This little corner of the Internet has been gathering dust over the past few months. Sure, there’s been theatre and music reviews which have kept things moving forward, but the previous schedule I used to have on The Life of a Thinker is pretty much non-existent.

As I write this, I wonder if my lack of posting falls under the wider creative block I’ve experienced since leaving university. I’ve been able to produce more journalistic articles now that I’ve finished (today saw me hand in my keys to my flat – I am now completely finished bar my graduation in September), but returning to blog posts and structures which existed prior to my third year of university feels weird and alien to me now. Uni life has led to a break and sense of disconnect that means any chance of me picking up where I left off is minimal and slim – my memory of a regular blog schedule buried underneath all the recollections of my dissertation work, exams and more.

I think I probably need some time to think about how regularly I blog and what type of content I write about. Life updates and music reviews are the two main types of content on The Life of a Thinker and for the longest time I have considered just turning this into a music blog, but to do that would require saying goodbye to the more journalistic articles that appear on my blog from time to time.

At the moment, with music reviews and life updates taking up Fridays and Sundays on my schedule, that still leaves Mondays and Wednesdays free. One could probably be filled with more opinion pieces (which I need to get back to doing) but the other is still blank. I’ve considered more TV reviews on this blog – would that be of interest to you? Let me know.

I apologise that this probably isn’t the most substantial blog post or explanation as to where I’ve been or what comes next, but I hope that with time, my ideas for what happens next to my corner of the internet will become clearer.

Thanks for sticking around.

A Matter of Time…

It’s been nearly two months, and staring at a blank page feels… weird.

It shouldn’t be.
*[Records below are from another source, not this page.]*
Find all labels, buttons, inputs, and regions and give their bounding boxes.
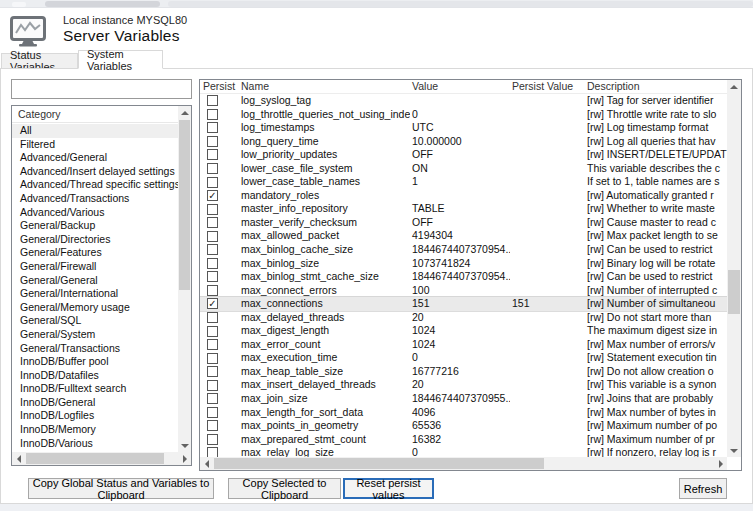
scrollbar-thumb[interactable] xyxy=(26,453,164,464)
category-item[interactable]: InnoDB/Datafiles xyxy=(12,369,178,383)
scroll-down-icon[interactable] xyxy=(727,444,741,457)
scroll-left-icon[interactable] xyxy=(12,452,25,465)
category-item[interactable]: General/Features xyxy=(12,246,178,260)
table-row[interactable]: max_error_count1024[rw] Max number of er… xyxy=(200,338,727,352)
persist-checkbox[interactable] xyxy=(207,136,218,147)
table-row[interactable]: max_delayed_threads20[rw] Do not start m… xyxy=(200,311,727,325)
persist-checkbox[interactable] xyxy=(207,122,218,133)
table-row[interactable]: max_execution_time0[rw] Statement execut… xyxy=(200,351,727,365)
category-horizontal-scrollbar[interactable] xyxy=(12,452,191,465)
category-item[interactable]: General/General xyxy=(12,274,178,288)
table-row[interactable]: max_connect_errors100[rw] Number of inte… xyxy=(200,284,727,298)
persist-checkbox[interactable] xyxy=(207,326,218,337)
category-item[interactable]: Advanced/General xyxy=(12,151,178,165)
persist-checkbox[interactable]: ✓ xyxy=(207,190,218,201)
persist-checkbox[interactable] xyxy=(207,258,218,269)
table-row[interactable]: max_binlog_cache_size1844674407370954...… xyxy=(200,243,727,257)
persist-checkbox[interactable] xyxy=(207,420,218,431)
column-header-value[interactable]: Value xyxy=(410,80,510,93)
category-item[interactable]: Advanced/Insert delayed settings xyxy=(12,165,178,179)
scrollbar-thumb[interactable] xyxy=(179,120,190,290)
category-vertical-scrollbar[interactable] xyxy=(178,106,191,452)
persist-checkbox[interactable] xyxy=(207,217,218,228)
persist-checkbox[interactable] xyxy=(207,204,218,215)
table-row[interactable]: max_prepared_stmt_count16382[rw] Maximum… xyxy=(200,433,727,447)
category-item[interactable]: Advanced/Thread specific settings xyxy=(12,178,178,192)
scroll-up-icon[interactable] xyxy=(178,106,191,119)
persist-checkbox[interactable] xyxy=(207,312,218,323)
category-item[interactable]: All xyxy=(12,124,178,138)
persist-checkbox[interactable] xyxy=(207,95,218,106)
category-item[interactable]: General/SQL xyxy=(12,314,178,328)
table-row[interactable]: max_join_size1844674407370955...[rw] Joi… xyxy=(200,392,727,406)
table-row[interactable]: ✓mandatory_roles[rw] Automatically grant… xyxy=(200,189,727,203)
scroll-right-icon[interactable] xyxy=(714,457,727,470)
scroll-up-icon[interactable] xyxy=(727,80,741,93)
persist-checkbox[interactable] xyxy=(207,149,218,160)
category-item[interactable]: General/Directories xyxy=(12,233,178,247)
category-item[interactable]: General/International xyxy=(12,287,178,301)
persist-checkbox[interactable] xyxy=(207,231,218,242)
persist-checkbox[interactable] xyxy=(207,285,218,296)
table-row[interactable]: master_verify_checksumOFF[rw] Cause mast… xyxy=(200,216,727,230)
persist-checkbox[interactable] xyxy=(207,244,218,255)
table-row[interactable]: max_digest_length1024The maximum digest … xyxy=(200,324,727,338)
category-item[interactable]: Filtered xyxy=(12,138,178,152)
tab-status-variables[interactable]: Status Variables xyxy=(1,53,78,69)
persist-checkbox[interactable]: ✓ xyxy=(207,298,218,309)
table-row[interactable]: max_insert_delayed_threads20[rw] This va… xyxy=(200,378,727,392)
category-column-header[interactable]: Category xyxy=(12,106,178,123)
scrollbar-thumb[interactable] xyxy=(728,270,740,314)
category-item[interactable]: General/Backup xyxy=(12,219,178,233)
category-item[interactable]: InnoDB/Logfiles xyxy=(12,409,178,423)
persist-checkbox[interactable] xyxy=(207,393,218,404)
category-item[interactable]: InnoDB/Memory xyxy=(12,423,178,437)
category-item[interactable]: Advanced/Transactions xyxy=(12,192,178,206)
persist-checkbox[interactable] xyxy=(207,163,218,174)
table-row[interactable]: master_info_repositoryTABLE[rw] Whether … xyxy=(200,202,727,216)
persist-checkbox[interactable] xyxy=(207,407,218,418)
table-row[interactable]: max_points_in_geometry65536[rw] Maximum … xyxy=(200,419,727,433)
table-row[interactable]: log_timestampsUTC[rw] Log timestamp form… xyxy=(200,121,727,135)
column-header-description[interactable]: Description xyxy=(585,80,727,93)
scroll-left-icon[interactable] xyxy=(200,457,213,470)
copy-global-status-button[interactable]: Copy Global Status and Variables to Clip… xyxy=(28,478,214,499)
tab-system-variables[interactable]: System Variables xyxy=(78,50,163,69)
category-item[interactable]: InnoDB/General xyxy=(12,396,178,410)
category-item[interactable]: InnoDB/Various xyxy=(12,437,178,451)
table-row[interactable]: lower_case_table_names1If set to 1, tabl… xyxy=(200,175,727,189)
reset-persist-values-button[interactable]: Reset persist values xyxy=(343,478,434,499)
persist-checkbox[interactable] xyxy=(207,271,218,282)
table-row[interactable]: lower_case_file_systemONThis variable de… xyxy=(200,162,727,176)
table-row[interactable]: max_length_for_sort_data4096[rw] Max num… xyxy=(200,406,727,420)
table-row[interactable]: ✓max_connections151151[rw] Number of sim… xyxy=(200,297,727,311)
persist-checkbox[interactable] xyxy=(207,177,218,188)
persist-checkbox[interactable] xyxy=(207,353,218,364)
scroll-right-icon[interactable] xyxy=(178,452,191,465)
table-row[interactable]: log_syslog_tag[rw] Tag for server identi… xyxy=(200,94,727,108)
grid-horizontal-scrollbar[interactable] xyxy=(200,457,727,470)
category-item[interactable]: Advanced/Various xyxy=(12,206,178,220)
column-header-persist[interactable]: Persist xyxy=(200,80,239,93)
category-filter-input[interactable] xyxy=(11,79,192,99)
table-row[interactable]: log_throttle_queries_not_using_inde...0[… xyxy=(200,108,727,122)
table-row[interactable]: long_query_time10.000000[rw] Log all que… xyxy=(200,135,727,149)
column-header-name[interactable]: Name xyxy=(239,80,410,93)
grid-vertical-scrollbar[interactable] xyxy=(727,80,741,457)
table-row[interactable]: low_priority_updatesOFF[rw] INSERT/DELET… xyxy=(200,148,727,162)
table-row[interactable]: max_binlog_stmt_cache_size18446744073709… xyxy=(200,270,727,284)
category-item[interactable]: General/Transactions xyxy=(12,342,178,356)
category-item[interactable]: InnoDB/Buffer pool xyxy=(12,355,178,369)
column-header-persist-value[interactable]: Persist Value xyxy=(510,80,585,93)
table-row[interactable]: max_allowed_packet4194304[rw] Max packet… xyxy=(200,229,727,243)
table-row[interactable]: max_heap_table_size16777216[rw] Do not a… xyxy=(200,365,727,379)
category-item[interactable]: InnoDB/Fulltext search xyxy=(12,382,178,396)
scrollbar-thumb[interactable] xyxy=(214,458,544,469)
refresh-button[interactable]: Refresh xyxy=(679,478,727,499)
persist-checkbox[interactable] xyxy=(207,339,218,350)
persist-checkbox[interactable] xyxy=(207,434,218,445)
persist-checkbox[interactable] xyxy=(207,109,218,120)
copy-selected-button[interactable]: Copy Selected to Clipboard xyxy=(228,478,341,499)
scroll-down-icon[interactable] xyxy=(178,439,191,452)
table-row[interactable]: max_binlog_size1073741824[rw] Binary log… xyxy=(200,257,727,271)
The fear of the blank page has kind of faded away as I write essay after essay after essay and then a 10,000 word dissertation on top. Yet, I imagine that the feeling of disconnect has come around as a result of my rather lengthy absence from blogging, with the last post being published on 13 April. Sorry about that.

Photo: Pixabay.

Although, on the topic of dissertations, I now face a particular dilemma when it comes to my writing. Three years of academic coursework has programmed my brain somewhat into writing – and reading – non-fiction. It’s either factual journalism, or a detailed essay. The former (if it’s broadcast journalism), allows for some creativity, but for the most part, it’s quotations, analysis and formulaic structures. Big academic subjects have drawn me to books on post-truth, politics and media law. Whilst they have all been fascinating, I fear that getting back into reading and writing fiction will take a very long time indeed.

Yesterday night saw me meet up with fellow writers (both of fiction and non-fiction) and I remember explaining to them that the creative spark – the one where a random character or story idea just pops into your head – has just… gone.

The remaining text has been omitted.